Лекарь вот тоже. Уважительный господинчик… Пус-пус-пус… Ну, чего ждете? Рыба не по нраву? А мясо завтра, завтра будет, вот к лекарю схожу, и будет вам мясо. Кто еще о вас позаботится, кроме старой… старой?.. Брюн, во как! «Почтенная фрау Брюн», говорит. Это я почтенная. Дверь откроет и голову наклонит так учтиво — волоса встряхнутся, по плечам рассыпятся, курчавые и длинные, что у девки. Колечко в ухе, дорогое, где добыл-то? Небось, когда служил, стриг плотно или баба была, чтоб чесала, а то вшам в такой волосне рай. В столовую не пустит, да мы не гордые, мы и на кухне. Зато похлебка мясная — с каплуном или с требухой, а по зиме так с солониной. А постной-то не бывает: конечно, лекарь когда хочешь себе слабое здоровье пропишет, а поп по дружбе и порося рыбой объявит. Куски смачные, жирные — половину в мешок, в мешок, вот как. О вас, твари, забочусь. А потом рагу, а в нем колбаски кровяные — в мешок. А пиво — мне, куда вам пиво? А как к двери проводит, еще пару медяков сунет. Я на них мясной обрези куплю — в мешок. Жрите, киски! Кити-кити-кити…
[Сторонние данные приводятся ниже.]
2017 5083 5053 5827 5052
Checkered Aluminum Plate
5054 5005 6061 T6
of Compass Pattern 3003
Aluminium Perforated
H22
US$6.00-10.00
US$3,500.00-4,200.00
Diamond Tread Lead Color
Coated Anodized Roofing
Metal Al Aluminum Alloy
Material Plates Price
А от Агнессы я вам белой колбаски припасу. Она меня никак не зовет. Нечего ей меня звать. «Проходите, — говорит, — еда на столе». Говорит, а сама морду толстую на сторону воротит. Я в дверь — кот ее из двери. И не боится, паскуда, а манерный — нагло так пройдет, впритирку, а на подол, паскуда, всякий раз хвостом тряхнет. Пометил, значит, яйца, значит, есть. Ну ничего, тряси мудями своими, тряси, твоей же хозяйке стирать. Как покормит, узелок вынесет: я вам постирала.
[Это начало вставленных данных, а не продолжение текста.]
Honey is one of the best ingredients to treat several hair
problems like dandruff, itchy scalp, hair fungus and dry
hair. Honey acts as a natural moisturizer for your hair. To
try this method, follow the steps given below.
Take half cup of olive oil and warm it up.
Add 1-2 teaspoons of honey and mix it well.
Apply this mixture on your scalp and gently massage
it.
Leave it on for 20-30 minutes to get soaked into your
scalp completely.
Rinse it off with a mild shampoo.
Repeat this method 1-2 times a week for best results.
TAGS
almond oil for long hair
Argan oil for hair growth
Когда в узелке и правда мое постирано. Иной раз свое старье сует: юбка вот нижняя у меня сейчас хорошего полотна, чулки толстой шерсти, деревня, а теплые. А платье ее болтается, как на пугале. Сукно хорошее, и ростом мы с ней вровень. Корова и есть. У нее в кухню лохань вытащена, вода нагрета и мочалка распарена. Полынная, от вшей хорошо. Меня моет, хоть и брезгует. Грязное унесет, чистое даст. У нее еда-то всякая — что принесут, за то и спасибо. Знахарке все тащут. Лепешки вот с медом, небось и муку, и масло, и мед — все принесли. Знай пеки да намазывай. Лепешки съем, а колбасу — в мешок. И пирог с мясом, и яйцо вареное — в мешок.
И ведь не по доброте: в глаза не смотрит, и вижу — брезгует. Не вшами моими, не грязью — что, знахарка грязи не видала? Мной брезгует. Или обет какой дала? Поп, что ли, приказал? А то вот еще думаю… а ну как доча она мне? Тяжелой я вроде ходила, и не раз, а рожала ли — не помню. Цветочки есть такие мелкие, желтые — чтоб не понести, еще корешки есть — травить, спорынья тож. А уж если совсем дура, не позаботилась — тут лекаря спрашивай или по брюху колоти. Спрыгнуть еще откуда можно. Зимой под монастырем стояли лагерем. Бабы все туда бегали, со стены сигать. Святые стены грех скинуть помогут. За три деревни бегали. Наши-то каждый подол задирали, а эти потом и бегали. Как ночь, так и тащатся — охают, крестятся да сигают где пониже. Умора. Да нет, не доча. У нее лицо коровье и стать кобылья. А я девка что надо была. Помню, красное платье мне досталось, богатое: лиф как пламя, юбка — утрехтского бархата. Золотом расшито все сверху донизу, гранатовые яблоки золотом вышиты. Красота — залюбуешься, графине впору. А может, и было впору, пока кто не снял. Мы тогда сами что графья ходили. Многие мне его задирали, и сзади, и спереди. И на земле, и на телеге, и на поилке лошадиной тоже. Потом подол обтрепался совсем, нитки полезли. Тележка моя в грязище завязла — а тащи. Подтыкала его, подтыкала, сзади по земле волочится — все оттаптывают, нарочно сапожищем один наступил, паскуда, юбка нижняя по грязи полощет, пропасть совсем… Куда дела потом?.. Пес с ним, с платьем. Богатое было.